This is an interesting one I've been guessing at. Here's the high points:
- Provider supports Company 1.
- 3 people leave Company 1 and start their own company, Company 2.
- Company 2 is a direct competitor to Company 1.
- Company 2 buys Company 1.
- Company 2 wants to offboard Company 1's MSP, more of a one-man shop. This is because the MSP doesn't want to collaborate with us on supporting both companies under a proper merger can take place. I do want to collaborate, so they are telling him next week that we are taking over both companies.
During my time of trying to help out Company 2 users remote in and VPN into the Company 1 network, there is something odd with the VPN. The firewall doesn't come with any VPN software, as the provider has been using Windows built-in.
Here's the weird part that I can't get clarification with this person on... the VPN server hostname/address is exchange.domain.com ... putting in that info into the built-in VPN, it brings up an Outlook landing page within that window (not redirected to a web browser or anything of the sort). When I asked about the setup, and how the connection is interacting with Exchange, I'm told "they have one IP, so OWA https requests are forwarded".

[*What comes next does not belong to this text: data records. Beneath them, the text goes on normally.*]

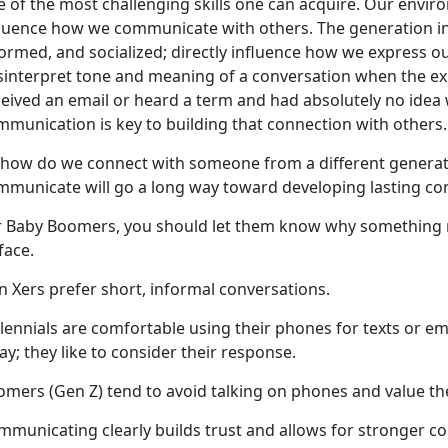
e of the most challenging skills one can acquire. Our envir
fluence how we communicate with others. The generation in
ormed, and socialized; directly influence how we express our
sinterpret tone and meaning of a conversation when the exp
ceived an email or heard a term and had absolutely no idea
mmunication is key to building that connection with others
 how do we connect with someone from a different generat
mmunicate will go a long way toward developing lasting c
r Baby Boomers, you should let them know why something ma
-face.
n Xers prefer short, informal conversations.
lennials are comfortable using their phones for texts or em
ay; they like to consider their response.
mers (Gen Z) tend to avoid talking on phones and value the
mmunicating clearly builds trust and allows for stronger c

That doesn't exactly make sense to me. I was thinking maybe Outlook Anywhere was configured and it's really only connecting to Exchange, rather than also being able to access network shares (I didn't try at the time as the user was in a hurry). If network shares are also accessible, what I'm wondering is why is there an Outlook landing page? Is it connecting directly to Exchange? I've never saw that before since I've always connected a VPN client to the firewall, and often Exchange has its own public IP.